* EXERCISE OBJECTIVE
Every record below, from first to last: print it exactly as shown.

* AVAILABLE RECORDS

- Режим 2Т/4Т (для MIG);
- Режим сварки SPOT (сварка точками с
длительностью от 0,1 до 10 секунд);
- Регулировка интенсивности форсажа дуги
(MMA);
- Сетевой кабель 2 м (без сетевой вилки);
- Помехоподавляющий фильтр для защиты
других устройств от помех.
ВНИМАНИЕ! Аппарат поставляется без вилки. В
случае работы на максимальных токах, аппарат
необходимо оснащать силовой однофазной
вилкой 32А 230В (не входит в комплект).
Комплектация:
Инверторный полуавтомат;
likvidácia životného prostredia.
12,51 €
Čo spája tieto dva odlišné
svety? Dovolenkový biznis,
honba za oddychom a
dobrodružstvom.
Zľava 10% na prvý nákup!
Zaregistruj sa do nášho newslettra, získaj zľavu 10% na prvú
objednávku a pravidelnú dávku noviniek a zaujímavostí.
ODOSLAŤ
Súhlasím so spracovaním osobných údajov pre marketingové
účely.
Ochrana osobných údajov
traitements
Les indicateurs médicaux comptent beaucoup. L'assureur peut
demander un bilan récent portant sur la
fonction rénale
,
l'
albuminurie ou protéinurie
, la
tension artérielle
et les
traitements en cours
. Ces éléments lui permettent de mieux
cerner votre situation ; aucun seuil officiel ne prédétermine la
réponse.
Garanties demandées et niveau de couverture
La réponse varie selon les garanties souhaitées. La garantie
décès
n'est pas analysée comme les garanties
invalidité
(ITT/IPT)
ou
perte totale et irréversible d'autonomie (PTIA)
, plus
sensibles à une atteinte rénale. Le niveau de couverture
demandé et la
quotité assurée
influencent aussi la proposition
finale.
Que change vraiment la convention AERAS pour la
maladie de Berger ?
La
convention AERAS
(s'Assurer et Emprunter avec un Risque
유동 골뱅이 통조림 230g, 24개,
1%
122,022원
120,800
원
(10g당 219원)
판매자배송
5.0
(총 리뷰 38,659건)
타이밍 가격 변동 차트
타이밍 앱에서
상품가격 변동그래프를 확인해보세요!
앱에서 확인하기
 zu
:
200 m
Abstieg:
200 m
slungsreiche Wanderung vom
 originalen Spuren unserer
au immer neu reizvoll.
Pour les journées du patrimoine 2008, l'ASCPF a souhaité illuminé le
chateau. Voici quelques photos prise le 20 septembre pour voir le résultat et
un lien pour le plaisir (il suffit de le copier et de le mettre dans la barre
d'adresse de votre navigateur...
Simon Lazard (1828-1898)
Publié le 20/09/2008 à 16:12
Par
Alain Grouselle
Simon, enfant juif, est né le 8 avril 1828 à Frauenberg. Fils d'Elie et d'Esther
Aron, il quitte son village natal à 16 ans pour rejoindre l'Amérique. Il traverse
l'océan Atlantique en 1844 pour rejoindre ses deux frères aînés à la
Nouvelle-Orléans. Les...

* SOLUTION BELOW
- Режим 2Т/4Т (для MIG);
- Режим сварки SPOT (сварка точками с
длительностью от 0,1 до 10 секунд);
- Регулировка интенсивности форсажа дуги
(MMA);
- Сетевой кабель 2 м (без сетевой вилки);
- Помехоподавляющий фильтр для защиты
других устройств от помех.
ВНИМАНИЕ! Аппарат поставляется без вилки. В
случае работы на максимальных токах, аппарат
необходимо оснащать силовой однофазной
вилкой 32А 230В (не входит в комплект).
Комплектация:
Инверторный полуавтомат;
likvidácia životného prostredia.
12,51 €
Čo spája tieto dva odlišné
svety? Dovolenkový biznis,
honba za oddychom a
dobrodružstvom.
Zľava 10% na prvý nákup!
Zaregistruj sa do nášho newslettra, získaj zľavu 10% na prvú
objednávku a pravidelnú dávku noviniek a zaujímavostí.
ODOSLAŤ
Súhlasím so spracovaním osobných údajov pre marketingové
účely.
Ochrana osobných údajov
traitements
Les indicateurs médicaux comptent beaucoup. L'assureur peut
demander un bilan récent portant sur la
fonction rénale
,
l'
albuminurie ou protéinurie
, la
tension artérielle
et les
traitements en cours
. Ces éléments lui permettent de mieux
cerner votre situation ; aucun seuil officiel ne prédétermine la
réponse.
Garanties demandées et niveau de couverture
La réponse varie selon les garanties souhaitées. La garantie
décès
n'est pas analysée comme les garanties
invalidité
(ITT/IPT)
ou
perte totale et irréversible d'autonomie (PTIA)
, plus
sensibles à une atteinte rénale. Le niveau de couverture
demandé et la
quotité assurée
influencent aussi la proposition
finale.
Que change vraiment la convention AERAS pour la
maladie de Berger ?
La
convention AERAS
(s'Assurer et Emprunter avec un Risque
유동 골뱅이 통조림 230g, 24개,
1%
122,022원
120,800
원
(10g당 219원)
판매자배송
5.0
(총 리뷰 38,659건)
타이밍 가격 변동 차트
타이밍 앱에서
상품가격 변동그래프를 확인해보세요!
앱에서 확인하기
 zu
:
200 m
Abstieg:
200 m
slungsreiche Wanderung vom
 originalen Spuren unserer
au immer neu reizvoll.
Pour les journées du patrimoine 2008, l'ASCPF a souhaité illuminé le
chateau. Voici quelques photos prise le 20 septembre pour voir le résultat et
un lien pour le plaisir (il suffit de le copier et de le mettre dans la barre
d'adresse de votre navigateur...
Simon Lazard (1828-1898)
Publié le 20/09/2008 à 16:12
Par
Alain Grouselle
Simon, enfant juif, est né le 8 avril 1828 à Frauenberg. Fils d'Elie et d'Esther
Aron, il quitte son village natal à 16 ans pour rejoindre l'Amérique. Il traverse
l'océan Atlantique en 1844 pour rejoindre ses deux frères aînés à la
Nouvelle-Orléans. Les...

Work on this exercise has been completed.